Mike PniewskiWhen Life Gives You Lemons, Throw ‘em Back!

2 You Heard Me, You Really Heard Me!

I’ve spent a lot of time with my family the last couple of weeks.  My wife, 3 daughters and I traveled across the country to my old stomping ground in Southern California.  We spent a lot of time showing the kids where mom & dad met, our old apartments, our first house, my alma mater UCLA—and lots of our family and friends out there that we rarely get to see any more.  Certainly not as a family.  When I’m there on business I make it a point to see as many of them as I can.  All of that combined with the usual sightseeing made for a great time of nostalgia and family bonding.  And with our oldest daughter going off to college in the fall, family vacations may never be the same again.

We saw a lot and did a lot, but I saw a lot of things I’m very proud of.  I’m not talking about the places, but the people I spent my time with. 

As parents, we often wonder if our kids are paying attention to anything—and I mean ANYTHING–we’re trying to teach them.  They roll their eyes so much at us you’d think they’re about to fall out of their head. Lessons about manners and decorum seem about as enticing as cough syrup or eating your vegetables.  And when they become teenagers!!  Oh boy, not only are mom & dad the stupidest (yes, teenagers think that’s a word) people on the planet, it seems to be illegal to show any connection to us when we’re out in public! 

But I’m happy to report, I have good news.  They’re listening.  Yep, they are; I just think they’re not allowed to show it.  Some kind of teenage creed.  But throughout our travels, on the plane, with our friends and family – they were the kind, polite, warm, articulate young ladies we have committed to help them become.  I could not have been more proud of their manners and willingness to listen and engage in conversation.  But here’s the best part – they were just as good to mom and dad!  Yes, how cool is that???  It was not only our best family vacation ever – it was just a great time!  We talked, we laughed and we proudly watched our girls be everything we hoped they’d be.

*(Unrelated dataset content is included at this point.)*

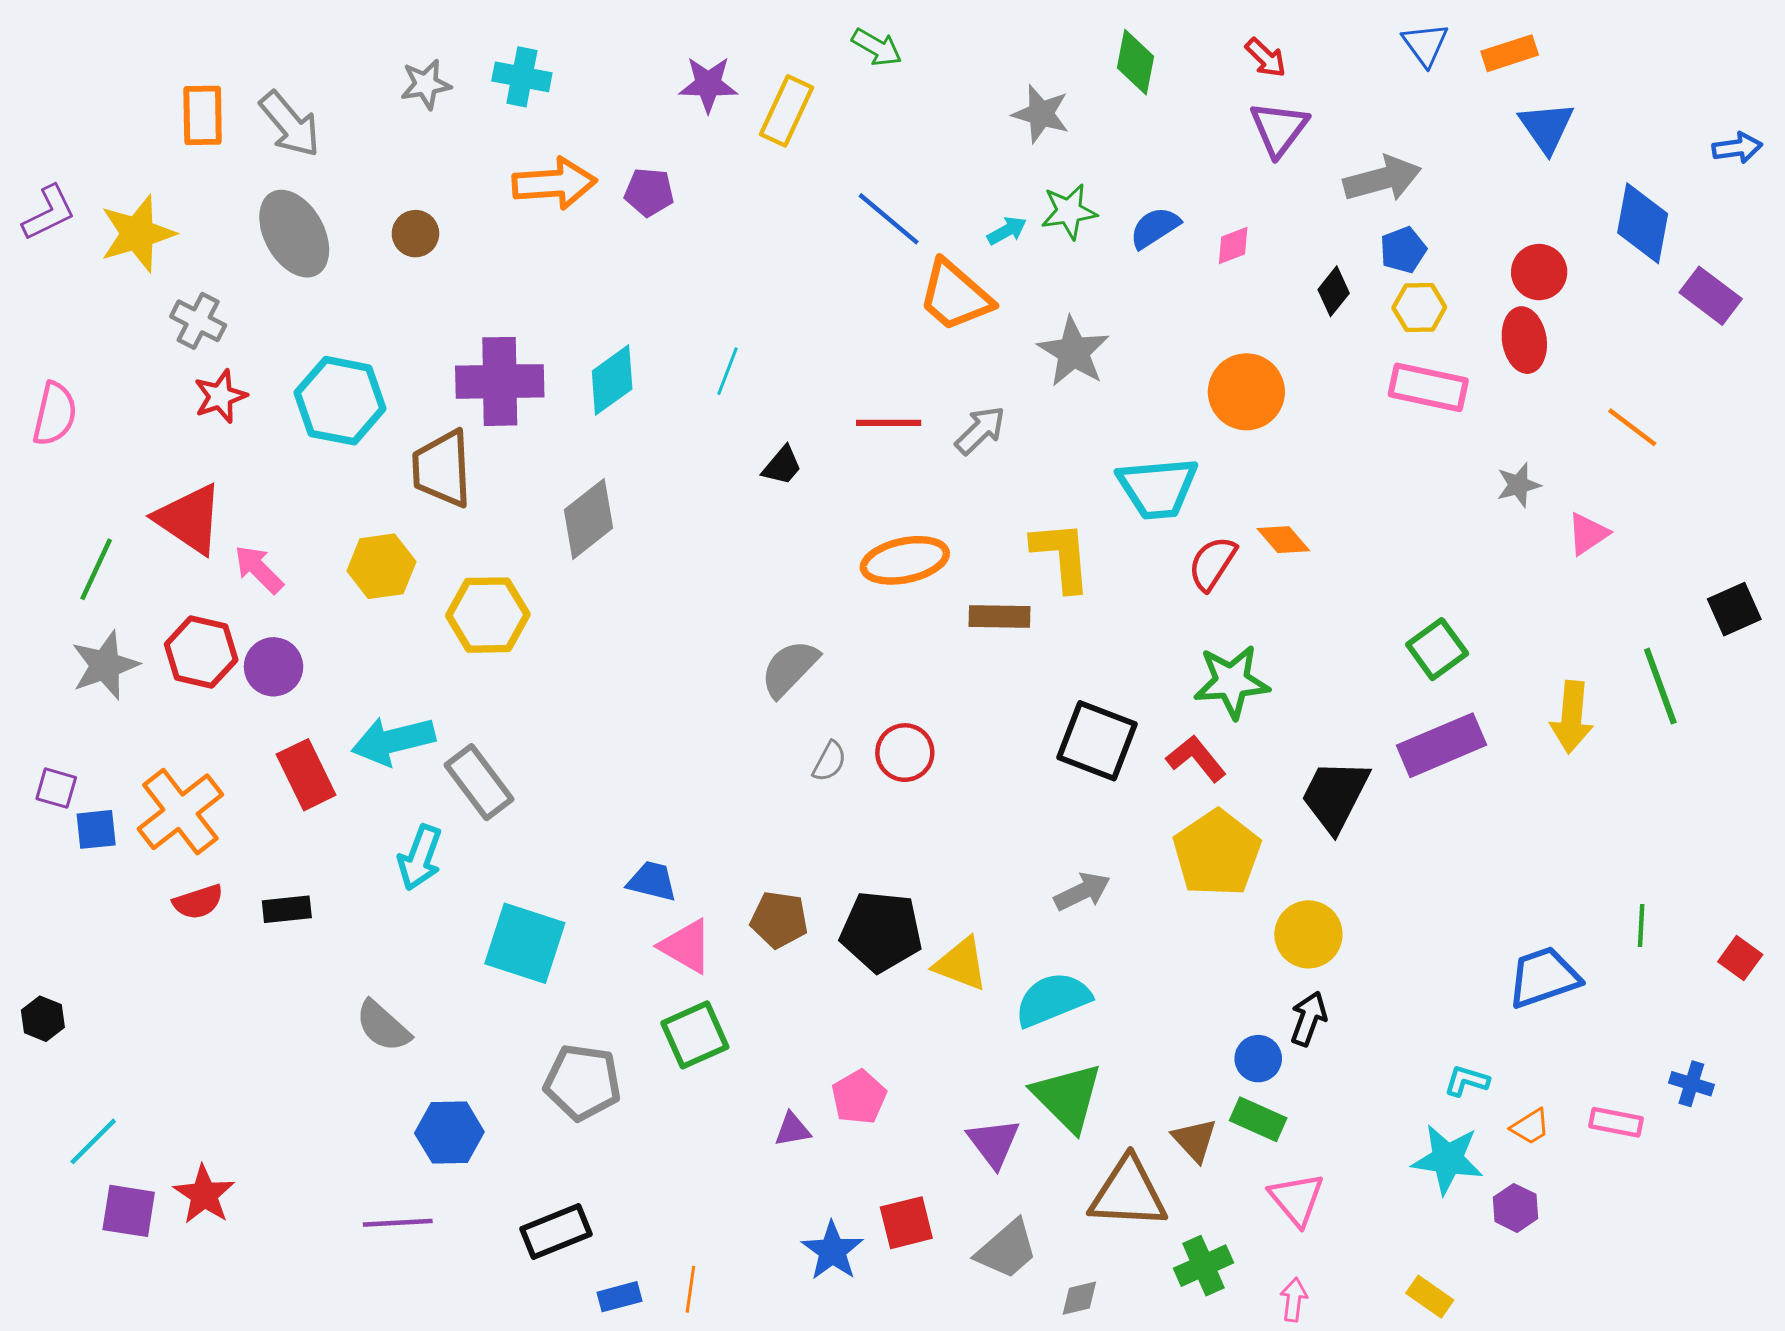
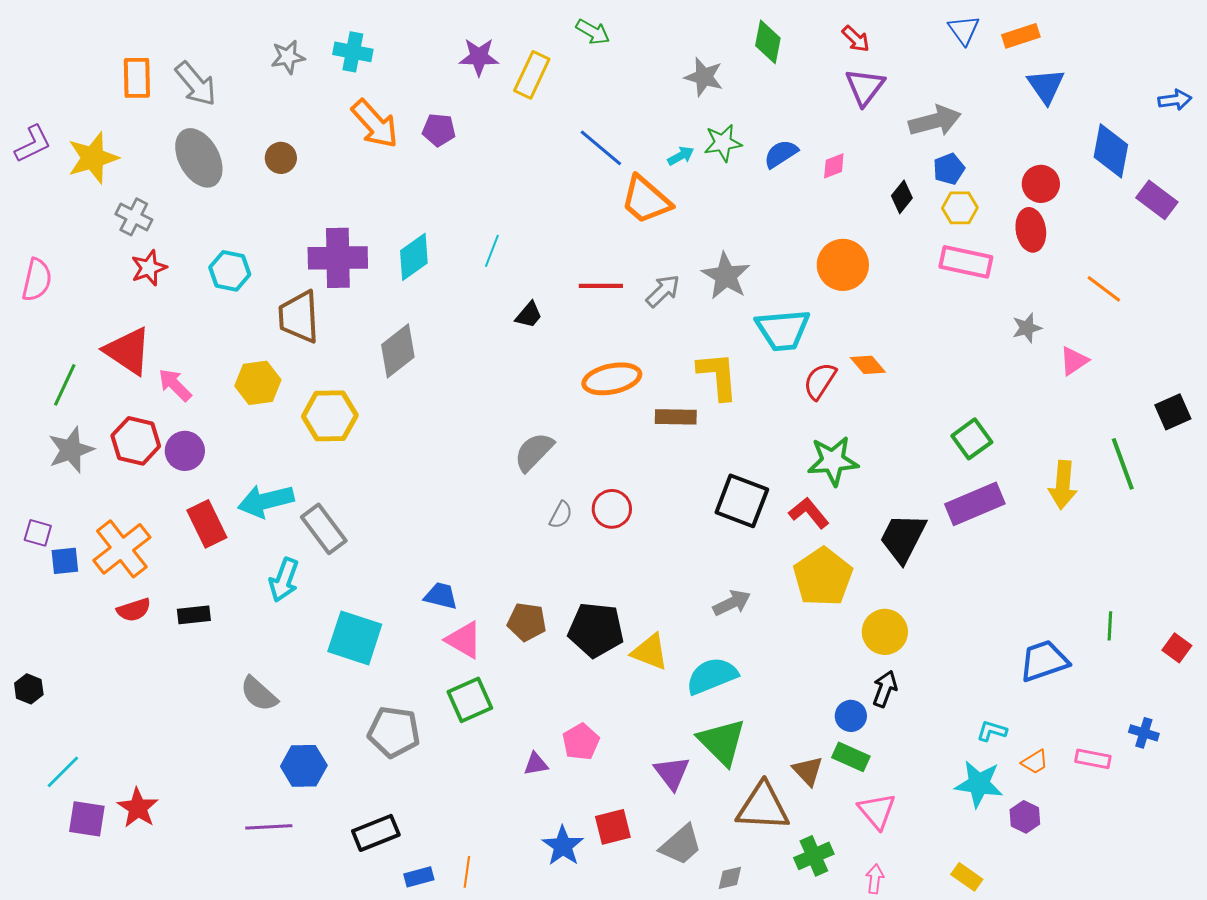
orange arrow: (554, 183) -> (375, 124), turned 52
gray star: (1073, 352) -> (726, 276), moved
cyan hexagon: (340, 401) -> (230, 271), size x0.7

So what’s the lesson here?  First, they are listening – to everything!  They pick up pieces of all they get from their parents, good and bad. Give them all the good lessons, stories and most of all, examples, of how you want them to be.  Second, don’t stop doing it!  Accepting that they are picking up all of it, keep it coming whether you think they get it or not.  Don’t think about the results.  They’re taking it all in, but they just want the power to decide when to show it.  Maybe we saw it on this trip because they wanted to look good in these situations?? Fine, I’ll take it.  What parent wouldn’t?  Persistence and patience are most important.

Lastly, no matter what happens in your life or their lives, love them.  Love them like there’s nothing else that matters to you in the world.  Love them like you want to be loved.  Love them like you want someone else to love them someday.  Love them in a way that shows that you will always be there no matter what happens to them.  Absolutely, no matter what!

Here’s what I learned—if you commit to raising them right and never waiver from that; all the while loving them totally and completely, one day they’re going to have this epiphany—“How could someone who loves me that much be teaching me wrong?

What a moment!

2 Comments »

  1. Lynn Slosson says:

    How true! I saw first hand how well everyone worked together, even cousins meeting for the FIRST TIME! It was just as magical for us.

  2. Elaine says:

    It was the same with mine. When they got into their late teens it all came together but until then it seemed unlikely. Now they are ‘besties’ (best friends) and family gatherings are a joy. There are rough patches with most kids but their best eventually comes shining through.